The Kansas City Star

Kansas has a fairly well-deserved reputation as a significant target for spring storms and tornadoes. And it's likely many Kansans would blame twisters for the $1.2 billion U.S. taxpayers have sent to the state since 2004 for a variety of disaster expenses.

It turns out, though, that tornadoes -- and floods and severe storms -- aren't the problem in Kansas.

It's Old Man Winter.

The governor's 2014 budget lists a series of natural disasters that have hit the state since 2006, with cost figures for each. The April 2012 tornado in Wichita, for example, cost federal taxpayers $7.4 million for disaster aid.

But a late 2006 winter storm in western Kansas (Rep. Tim Huelskamp's district) cost the feds a whopping $239 million, according to the budget. An ice storm a year later in Kansas cost another $226.8 million, just in federal spending alone.

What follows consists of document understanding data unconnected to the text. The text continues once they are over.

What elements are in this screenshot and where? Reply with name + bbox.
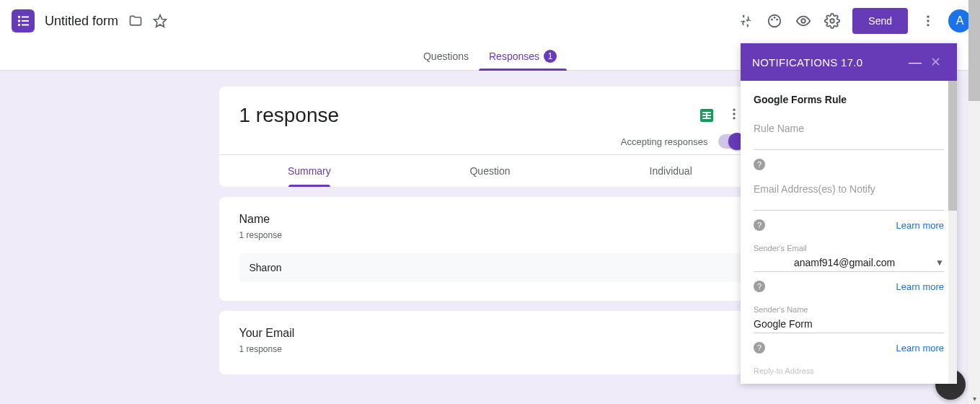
scroll-down-icon[interactable]: ▾	[968, 392, 980, 404]
learn-more-link[interactable]: Learn more	[896, 281, 944, 292]
accepting-responses-label: Accepting responses	[621, 136, 708, 147]
responses-title: 1 response	[239, 104, 698, 127]
help-icon[interactable]: ?	[754, 219, 765, 231]
learn-more-link[interactable]: Learn more	[896, 220, 944, 231]
settings-icon[interactable]	[818, 6, 847, 35]
senders-name-input[interactable]: Google Form	[754, 314, 944, 333]
addons-icon[interactable]	[731, 6, 760, 35]
rule-name-label: Rule Name	[754, 123, 944, 134]
subtab-individual[interactable]: Individual	[581, 155, 762, 187]
svg-point-24	[733, 117, 735, 119]
subtab-question[interactable]: Question	[399, 155, 581, 187]
emails-to-notify-input[interactable]	[754, 195, 944, 211]
panel-body: Google Forms Rule Rule Name ? Email Addr…	[741, 81, 957, 384]
chevron-down-icon: ▼	[935, 258, 944, 268]
svg-point-23	[733, 113, 735, 115]
forms-logo-icon[interactable]	[9, 6, 37, 35]
answer-value: Sharon	[239, 253, 741, 282]
more-menu-icon[interactable]	[914, 6, 943, 35]
senders-name-value: Google Form	[754, 318, 813, 330]
tab-responses[interactable]: Responses 1	[479, 42, 567, 71]
reply-to-label: Reply-to Address	[754, 366, 944, 375]
svg-point-12	[802, 19, 806, 23]
panel-minimize-icon[interactable]: —	[905, 55, 925, 70]
rule-name-input[interactable]	[754, 134, 944, 150]
preview-icon[interactable]	[789, 6, 818, 35]
tab-responses-label: Responses	[489, 50, 539, 62]
send-button[interactable]: Send	[852, 8, 908, 34]
senders-email-select[interactable]: anamf914@gmail.com ▼	[754, 252, 944, 272]
response-subtabs: Summary Question Individual	[219, 154, 762, 187]
question-title: Name	[239, 213, 741, 226]
create-spreadsheet-icon[interactable]	[698, 107, 715, 124]
help-icon[interactable]: ?	[754, 281, 765, 292]
svg-marker-7	[154, 15, 167, 27]
svg-point-11	[777, 19, 779, 21]
tab-questions[interactable]: Questions	[413, 42, 479, 71]
window-scrollbar-thumb[interactable]	[968, 0, 980, 101]
help-icon[interactable]: ?	[754, 342, 765, 354]
learn-more-link[interactable]: Learn more	[896, 343, 944, 354]
star-icon[interactable]	[153, 14, 167, 28]
panel-title: NOTIFICATIONS 17.0	[752, 56, 905, 69]
question-response-count: 1 response	[239, 344, 741, 354]
svg-rect-2	[18, 20, 20, 22]
question-card-name: Name 1 response Sharon	[219, 197, 762, 301]
panel-header: NOTIFICATIONS 17.0 — ✕	[741, 43, 957, 81]
panel-scrollbar[interactable]	[948, 81, 957, 384]
svg-rect-21	[706, 112, 707, 119]
panel-close-icon[interactable]: ✕	[925, 54, 945, 70]
svg-rect-6	[22, 25, 29, 26]
svg-point-13	[831, 19, 835, 23]
svg-point-14	[927, 16, 929, 18]
question-title: Your Email	[239, 327, 741, 340]
top-bar: Untitled form Send A	[0, 0, 980, 42]
svg-rect-5	[22, 20, 29, 22]
svg-rect-3	[18, 24, 20, 26]
notifications-panel: NOTIFICATIONS 17.0 — ✕ Google Forms Rule…	[741, 43, 957, 384]
svg-point-10	[774, 17, 776, 19]
senders-name-label: Sender's Name	[754, 305, 944, 314]
question-response-count: 1 response	[239, 230, 741, 240]
responses-summary-card: 1 response Accepting responses Summary Q…	[219, 87, 762, 187]
svg-point-22	[733, 109, 735, 111]
question-card-email: Your Email 1 response	[219, 311, 762, 374]
senders-email-value: anamf914@gmail.com	[754, 257, 935, 268]
svg-point-16	[927, 24, 929, 26]
move-to-folder-icon[interactable]	[128, 14, 143, 28]
panel-scrollbar-thumb[interactable]	[948, 81, 957, 211]
window-scrollbar[interactable]: ▾	[968, 0, 980, 404]
svg-point-15	[927, 19, 929, 22]
subtab-summary[interactable]: Summary	[219, 155, 400, 187]
svg-rect-4	[22, 17, 29, 18]
responses-more-icon[interactable]	[727, 107, 741, 124]
svg-point-9	[771, 19, 773, 21]
senders-email-label: Sender's Email	[754, 244, 944, 252]
panel-heading: Google Forms Rule	[754, 94, 944, 105]
responses-count-badge: 1	[544, 50, 557, 63]
svg-rect-1	[18, 16, 20, 18]
emails-to-notify-label: Email Address(es) to Notify	[754, 183, 944, 195]
form-title[interactable]: Untitled form	[45, 14, 118, 29]
customize-theme-icon[interactable]	[760, 6, 789, 35]
help-icon[interactable]: ?	[754, 159, 765, 170]
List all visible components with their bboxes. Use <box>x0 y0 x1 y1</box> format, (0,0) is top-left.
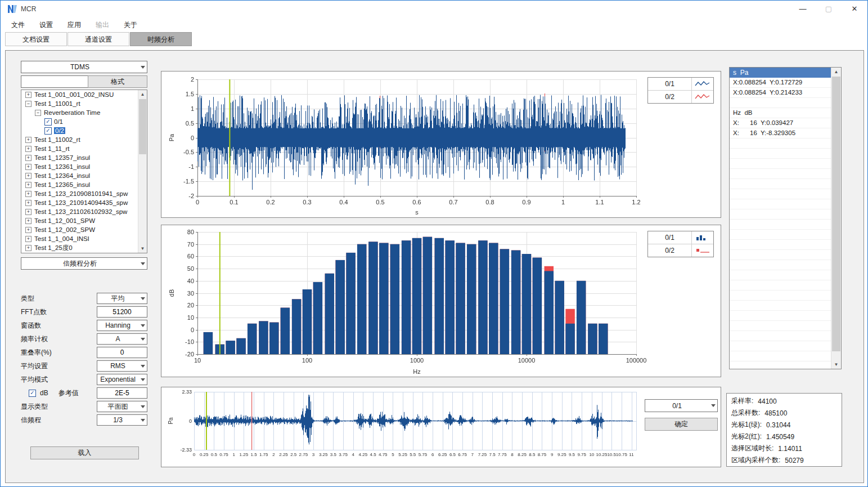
scroll-up-icon[interactable]: ▲ <box>138 90 147 99</box>
readout-row[interactable]: X: 16 Y:0.039427 <box>730 118 831 128</box>
octave-select[interactable]: 1/3 <box>97 414 147 426</box>
tree-scrollbar-thumb[interactable] <box>139 99 146 154</box>
readout-scrollbar-thumb[interactable] <box>832 77 840 351</box>
expand-icon[interactable]: + <box>25 236 32 242</box>
expand-icon[interactable]: + <box>25 173 32 179</box>
tree-item-label[interactable]: Test 1_123_210914094435_spw <box>34 199 128 206</box>
waveform-chart[interactable] <box>161 72 721 217</box>
readout-row[interactable] <box>730 270 831 280</box>
scroll-up-icon[interactable]: ▲ <box>831 68 841 76</box>
tree-item-label[interactable]: Test 1_25度0 <box>34 244 73 252</box>
readout-row[interactable] <box>730 260 831 270</box>
readout-row[interactable] <box>730 98 831 108</box>
spectrum-chart[interactable] <box>161 225 721 377</box>
tab-2[interactable]: 时频分析 <box>130 32 192 46</box>
readout-row[interactable] <box>730 209 831 220</box>
tree-item-label[interactable]: Test 1_12364_insul <box>34 172 90 179</box>
readout-row[interactable] <box>730 199 831 209</box>
tree-item-label[interactable]: 0/2 <box>54 127 65 134</box>
average-mode-select[interactable]: Exponential <box>97 374 147 385</box>
tree-item-label[interactable]: Test 1_12365_insul <box>34 181 90 188</box>
menu-item-0[interactable]: 文件 <box>4 17 32 32</box>
tree-item-label[interactable]: Test 1_123_211026102932_spw <box>34 208 127 215</box>
readout-row[interactable] <box>730 149 831 159</box>
channel-checkbox[interactable]: ✓ <box>44 118 52 126</box>
readout-row[interactable]: X:0.088254 Y:0.172729 <box>730 78 831 88</box>
file-filter-input[interactable] <box>21 75 88 88</box>
readout-row[interactable] <box>730 220 831 230</box>
readout-row[interactable] <box>730 179 831 189</box>
load-button[interactable]: 载入 <box>30 446 139 459</box>
collapse-icon[interactable]: − <box>35 110 41 116</box>
tree-item-label[interactable]: Test 1_12357_insul <box>34 154 90 161</box>
tree-item-label[interactable]: Test 1_12_001_SPW <box>34 217 95 224</box>
maximize-icon[interactable]: ▢ <box>816 1 842 17</box>
readout-row[interactable] <box>730 189 831 199</box>
tree-item-label[interactable]: Test 1_001_001_002_INSU <box>34 91 114 98</box>
readout-row[interactable] <box>730 301 831 311</box>
overlap-percent-input[interactable] <box>97 347 147 358</box>
readout-row[interactable] <box>730 291 831 301</box>
readout-row[interactable] <box>730 321 831 331</box>
scroll-down-icon[interactable]: ▼ <box>138 244 147 253</box>
close-icon[interactable]: ✕ <box>842 1 867 17</box>
expand-icon[interactable]: + <box>25 137 32 143</box>
readout-row[interactable] <box>730 280 831 291</box>
expand-icon[interactable]: + <box>25 164 32 170</box>
readout-row[interactable] <box>730 250 831 260</box>
expand-icon[interactable]: + <box>25 92 32 98</box>
tree-item-label[interactable]: Test 1_123_210908101941_spw <box>34 190 128 197</box>
readout-row[interactable] <box>730 159 831 169</box>
readout-row[interactable] <box>730 331 831 341</box>
db-reference-input[interactable] <box>97 387 147 399</box>
minimize-icon[interactable]: — <box>790 1 816 17</box>
frequency-weighting-select[interactable]: A <box>97 333 147 345</box>
expand-icon[interactable]: + <box>25 191 32 197</box>
confirm-button[interactable]: 确定 <box>645 418 718 431</box>
tree-item-label[interactable]: Test 1_11002_rt <box>34 136 80 143</box>
expand-icon[interactable]: + <box>25 155 32 161</box>
file-format-select[interactable]: TDMS <box>21 61 147 73</box>
menu-item-2[interactable]: 应用 <box>60 17 88 32</box>
channel-select[interactable]: 0/1 <box>645 399 718 412</box>
expand-icon[interactable]: + <box>25 182 32 188</box>
tree-item-label[interactable]: 0/1 <box>54 118 63 125</box>
tab-1[interactable]: 通道设置 <box>68 32 129 46</box>
readout-row[interactable] <box>730 240 831 250</box>
tab-0[interactable]: 文档设置 <box>5 32 67 46</box>
fft-points-input[interactable] <box>97 306 147 318</box>
readout-row[interactable] <box>730 311 831 321</box>
type-select[interactable]: 平均 <box>97 293 147 304</box>
readout-scrollbar[interactable]: ▲ ▼ <box>831 68 841 369</box>
window-function-select[interactable]: Hanning <box>97 320 147 331</box>
menu-item-1[interactable]: 设置 <box>32 17 60 32</box>
expand-icon[interactable]: + <box>25 146 32 152</box>
menu-item-4[interactable]: 关于 <box>116 17 145 32</box>
collapse-icon[interactable]: − <box>25 101 32 107</box>
tree-item-label[interactable]: Test 1_12_002_SPW <box>34 226 95 233</box>
readout-row[interactable] <box>730 169 831 179</box>
tree-item-label[interactable]: Reverberation Time <box>44 109 100 116</box>
display-type-select[interactable]: 平面图 <box>97 401 147 412</box>
readout-row[interactable] <box>730 138 831 149</box>
tree-item-label[interactable]: Test 1_11001_rt <box>34 100 80 107</box>
readout-row[interactable]: Hz dB <box>730 108 831 118</box>
expand-icon[interactable]: + <box>25 245 32 251</box>
readout-row[interactable]: X: 16 Y:-8.329305 <box>730 128 831 138</box>
expand-icon[interactable]: + <box>25 209 32 215</box>
readout-row[interactable] <box>730 361 831 369</box>
scroll-down-icon[interactable]: ▼ <box>831 360 841 369</box>
format-button[interactable]: 格式 <box>88 75 147 88</box>
tree-item-label[interactable]: Test 1_12361_insul <box>34 163 90 170</box>
readout-row[interactable] <box>730 351 831 361</box>
overview-chart[interactable] <box>161 387 721 467</box>
tree-item-label[interactable]: Test 1_1_004_INSI <box>34 235 89 242</box>
db-reference-checkbox[interactable]: ✓ <box>29 390 36 397</box>
readout-row[interactable] <box>730 341 831 351</box>
readout-row[interactable]: X:0.088254 Y:0.214233 <box>730 88 831 98</box>
tree-item-label[interactable]: Test 1_11_rt <box>34 145 69 152</box>
readout-row[interactable] <box>730 230 831 240</box>
readout-header-row[interactable]: s Pa <box>730 68 831 78</box>
channel-checkbox[interactable]: ✓ <box>44 127 52 135</box>
analysis-mode-select[interactable]: 倍频程分析 <box>21 257 147 270</box>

For those adding at home, just two winter storms cost U.S. taxpayers $466 million dollars, just for aid to Kansas. Local and state taxpayers kicked in another $152 million for those storms.

By contrast, the Greensburg tornado and related storms cost the feds $86.1 million.

The figures also reinforce the reality that Kansas depends on Washington for disaster relief. Since 2006, taxpayers have paid $997 million for Kansas disaster aid. Of that, Washington paid $727 milliion, or about 73 percent of the cost.

All four Kansas House members voted against all of the aid for victims of Hurricane Sandy.